Willy Shih is the Robert and Jane Cizik Professor of Management Practice in Business Administration at Harvard Business School. He is part of the Technology and Operations Management Unit, and he teaches in the MBA and Executive Education Programs. His expertise is in manufacturing and product development, and he has written or co-authored numerous cases and teaching materials in industries ranging from semiconductors, information technology, consumer electronics, aerospace, transportation equipment, manufacturing processes and tools, and intellectual property. His paper, “Restoring American Competitiveness,” co-authored with Gary Pisano, won the 2009 McKinsey Award. His book, Producing Prosperity – Why America Needs a Manufacturing Renaissance, co-authored with Gary Pisano, has called attention to the link between manufacturing and innovation. He is also the author of “Back Bay Battery,” a best-selling innovation simulation.
Prior to coming to HBS in 2007, Shih spent 28 years in industry at IBM, Digital Equipment, Silicon Graphics, Eastman Kodak, and Thomson SA. He worked in product development and manufacturing in a wide range of areas. Shih has two S.B. degrees from the Massachusetts Institute of Technology, and a Ph.D. from the University of California at Berkeley. He is a Life Member of the IEEE.

What are the key takeaways from this brief?

One of the key takeaways is that the latest supply chain disruptions have caused today’s supply chains to be marked by “deep tiering” and limited visibility. A second takeaway is that the series of shocks over the past 12 months have exposed vulnerabilities in global supply chains.
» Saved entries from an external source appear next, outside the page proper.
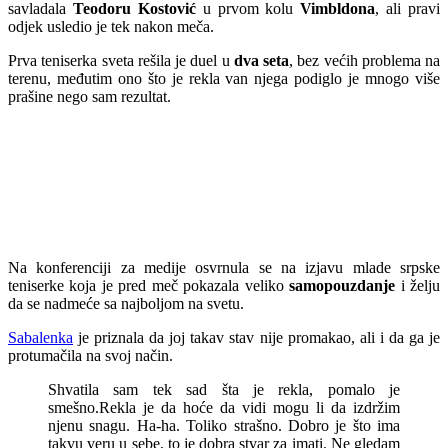
savladala
Teodoru Kostović
u prvom kolu
Vimbldona
, ali pravi
odjek usledio je tek nakon meča.
Prva teniserka sveta rešila je duel u
dva seta
, bez većih problema na
terenu, međutim ono što je rekla van njega podiglo je mnogo više
prašine nego sam rezultat.
Na konferenciji za medije osvrnula se na izjavu mlade srpske
teniserke koja je pred meč pokazala veliko
samopouzdanje
i želju
da se nadmeće sa najboljom na svetu.
Sabalenka
je priznala da joj takav stav nije promakao, ali i da ga je
protumačila na svoj način.
Shvatila sam tek sad šta je rekla, pomalo je
smešno.Rekla je da hoće da vidi mogu li da izdržim
njenu snagu. Ha-ha. Toliko strašno. Dobro je što ima
takvu veru u sebe, to je dobra stvar za imati. Ne gledam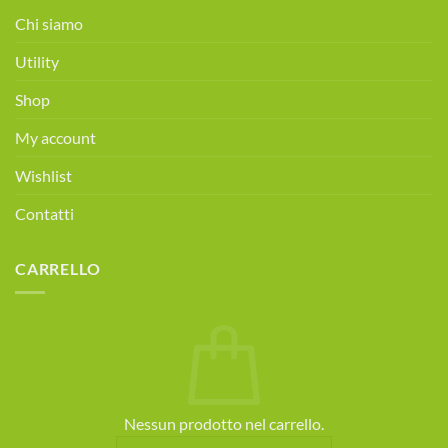
alimentare
Chi siamo
gratuita!
Prenota
Utility
ora!
Shop
My account
Wishlist
Contatti
CARRELLO
Nessun prodotto nel carrello.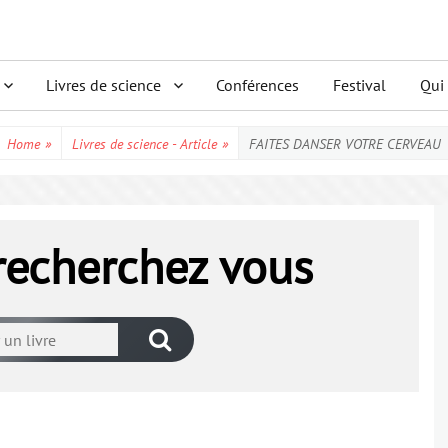
Livres de science
Conférences
Festival
Qui
Home
»
Livres de science - Article
»
FAITES DANSER VOTRE CERVEAU
 recherchez vous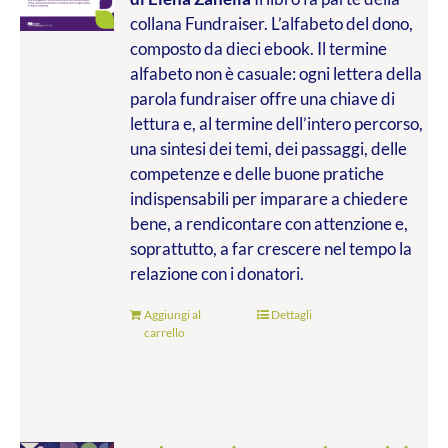
collana Fundraiser. L’alfabeto del dono,
composto da dieci ebook. Il termine
alfabeto non è casuale: ogni lettera della
parola fundraiser offre una chiave di
lettura e, al termine dell’intero percorso,
una sintesi dei temi, dei passaggi, delle
competenze e delle buone pratiche
indispensabili per imparare a chiedere
bene, a rendicontare con attenzione e,
soprattutto, a far crescere nel tempo la
relazione con i donatori.
Aggiungi al
Dettagli
carrello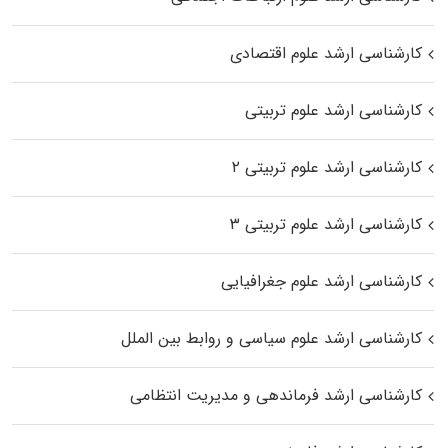
کارشناسی ارشد علوم اقتصادی
کارشناسی ارشد علوم تربیتی
کارشناسی ارشد علوم تربیتی ۲
کارشناسی ارشد علوم تربیتی ۳
کارشناسی ارشد علوم جغرافیایی
کارشناسی ارشد علوم سیاسی و روابط بین الملل
کارشناسی ارشد فرماندهی و مدیریت انتظامی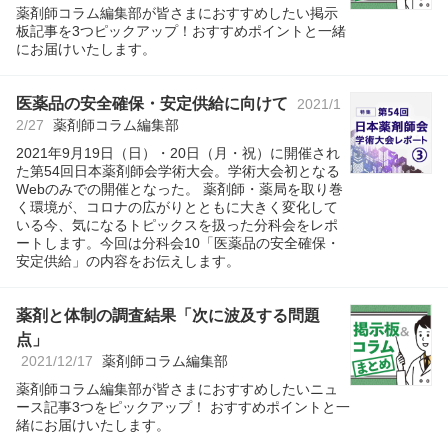
薬剤師コラム編集部が皆さまにおすすめしたい掲示
板記事を3つピックアップ！おすすめポイントと一緒
にお届けいたします。
医薬品の安全確保・安定供給に向けて
2021/1
2/27
薬剤師コラム編集部
2021年9月19日（日）・20日（月・祝）に開催され
た第54回日本薬剤師会学術大会。学術大会初となる
Webのみでの開催となった。 薬剤師・薬局を取り巻
く環境が、コロナの広がりとともに大きく変化して
いる今、気になるトピックスを扱った分科会をレポ
ートします。今回は分科会10「医薬品の安全確保・
安定供給」の内容をお伝えします。
薬剤と体制の調査結果「次に波及する問題
点」
2021/12/17
薬剤師コラム編集部
薬剤師コラム編集部が皆さまにおすすめしたいニュ
ース記事3つをピックアップ！ おすすめポイントと一
緒にお届けいたします。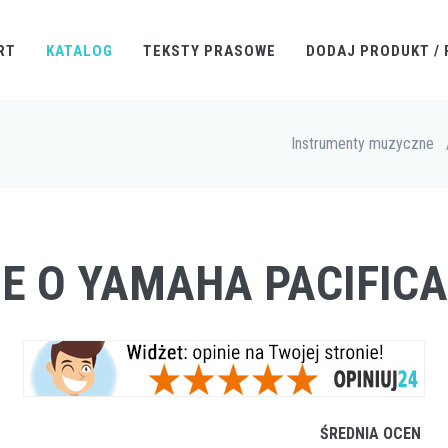
RT
KATALOG
TEKSTY PRASOWE
DODAJ PRODUKT / 
Instrumenty muzyczne
IE O YAMAHA PACIFICA
ŚREDNIA OCEN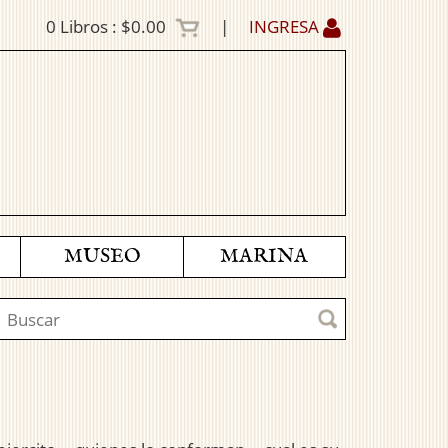
0
Libros :
$0.00
|
INGRESA
MUSEO
MARINA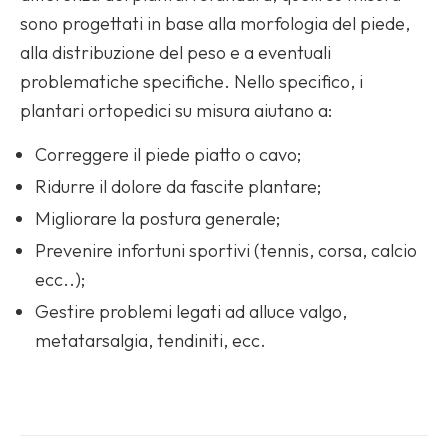
sono progettati in base alla morfologia del piede,
alla distribuzione del peso e a eventuali
problematiche specifiche. Nello specifico, i
plantari ortopedici su misura aiutano a:
Correggere il piede piatto o cavo;
Ridurre il dolore da fascite plantare;
Migliorare la postura generale;
Prevenire infortuni sportivi (tennis, corsa, calcio
ecc..);
Gestire problemi legati ad alluce valgo,
metatarsalgia, tendiniti, ecc.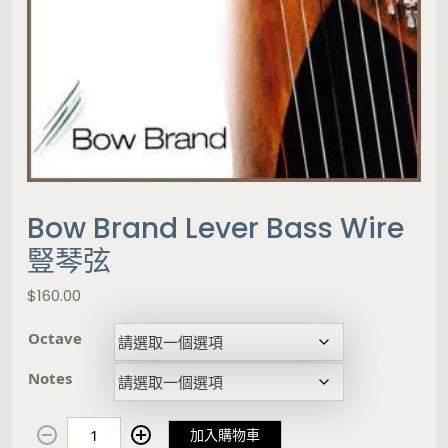
Bow Brand Lever Bass Wire
豎琴弦
$
160.00
Octave
Notes
B
加入購物車
o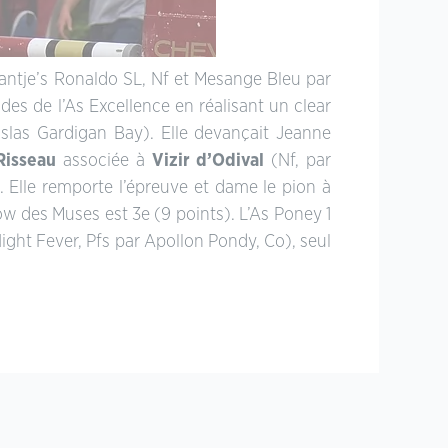
antje’s Ronaldo SL, Nf et Mesange Bleu par
es de l’As Excellence en réalisant un clear
las Gardigan Bay). Elle devançait Jeanne
Risseau
associée à
Vizir d’Odival
(Nf, par
. Elle remporte l’épreuve et dame le pion à
w des Muses est 3e (9 points). L’As Poney 1
Night Fever, Pfs par Apollon Pondy, Co), seul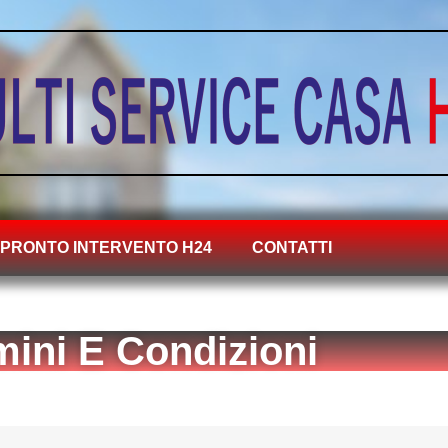
PRONTO INTERVENTO H24
CONTATTI
mini E Condizioni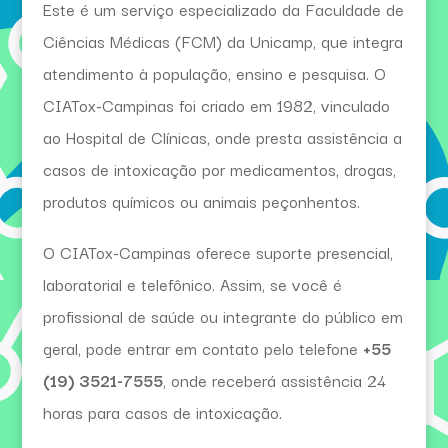
Este é um serviço especializado da Faculdade de
Ciências Médicas (FCM) da Unicamp, que integra
atendimento à população, ensino e pesquisa. O
CIATox-Campinas foi criado em 1982, vinculado
ao Hospital de Clínicas, onde presta assistência a
casos de intoxicação por medicamentos, drogas,
produtos químicos ou animais peçonhentos.
O CIATox-Campinas oferece suporte presencial,
laboratorial e telefônico. Assim, se você é
profissional de saúde ou integrante do público em
geral, pode entrar em contato pelo telefone
+55
(19) 3521-7555
, onde receberá assistência 24
horas para casos de intoxicação.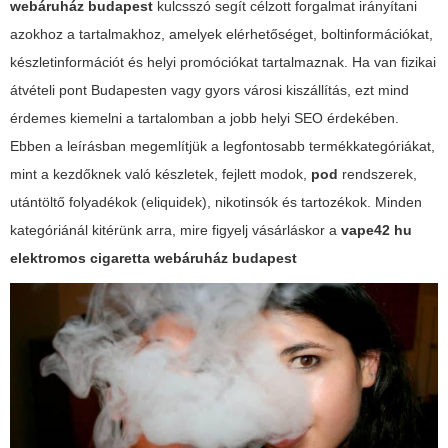
webáruház budapest
kulcsszó segít célzott forgalmat irányítani
azokhoz a tartalmakhoz, amelyek elérhetőséget, boltinformációkat,
készletinformációt és helyi promóciókat tartalmaznak. Ha van fizikai
átvételi pont Budapesten vagy gyors városi kiszállítás, ezt mind
érdemes kiemelni a tartalomban a jobb helyi SEO érdekében.
Ebben a leírásban megemlítjük a legfontosabb termékkategóriákat,
mint a kezdőknek való készletek, fejlett modok,
pod
rendszerek,
utántöltő folyadékok (eliquidek), nikotinsók és tartozékok. Minden
kategóriánál kitérünk arra, mire figyelj vásárláskor a
vape42 hu
elektromos cigaretta webáruház budapest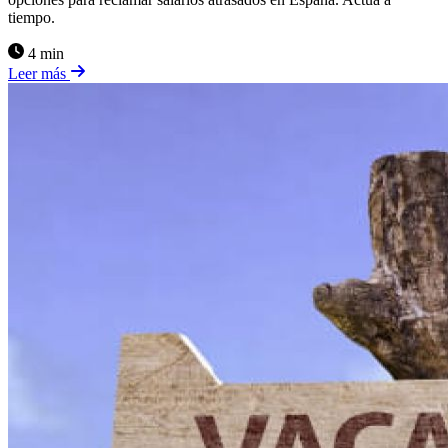
tiempo.
4 min
Leer más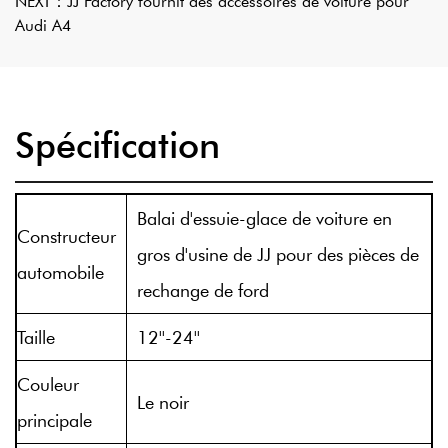
NEXT：
JJ Factory fournit des accessoires de voiture pour
Audi A4
Spécification
Balai d'essuie-glace de voiture en
Constructeur
gros d'usine de JJ pour des pièces de
automobile
rechange de ford
Taille
12''-24''
Couleur
Le noir
principale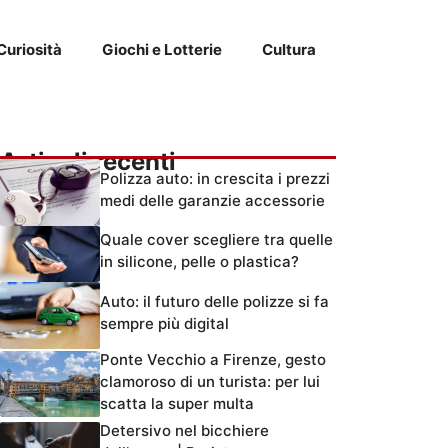
Curiosità
Giochi e Lotterie
Cultura
Articoli recenti
Polizza auto: in crescita i prezzi
medi delle garanzie accessorie
Quale cover scegliere tra quelle
in silicone, pelle o plastica?
Auto: il futuro delle polizze si fa
sempre più digital
Ponte Vecchio a Firenze, gesto
clamoroso di un turista: per lui
scatta la super multa
Detersivo nel bicchiere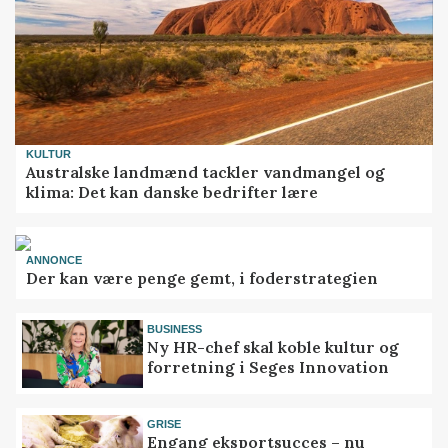
KULTUR
Australske landmænd tackler vandmangel og
klima: Det kan danske bedrifter lære
ANNONCE
Der kan være penge gemt, i foderstrategien
BUSINESS
Ny HR-chef skal koble kultur og
forretning i Seges Innovation
GRISE
Engang eksportsucces – nu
Third, the rapid increase in trade at the end of 2020 presented severe logistics challenges to fragile supply chains. Fourth, as a result of this year-long disruption, the focus has shifted to supply chain resilience. Fifth, there is an increasing need for supply continuity to offer opportunities for innovation, simplification, and distribution. For more details, download the executive brief.

How can companies effectively build supply chain resiliency using synchronized design and planning?

Gone are the days when companies could consider supply chain design as an episodic, project-based activity. Supply chain design needs to be constantly reassessed, refreshed, and synchronized with supply chain planning. The policies that governed the supply chain can no longer be ‘set and forget’ exercises. Supply chain nodes, modes, and flows need to be continually revisited and tuned as conditions change. Any changes recommended through such continuous design need to be factored into supply chain planning for execution.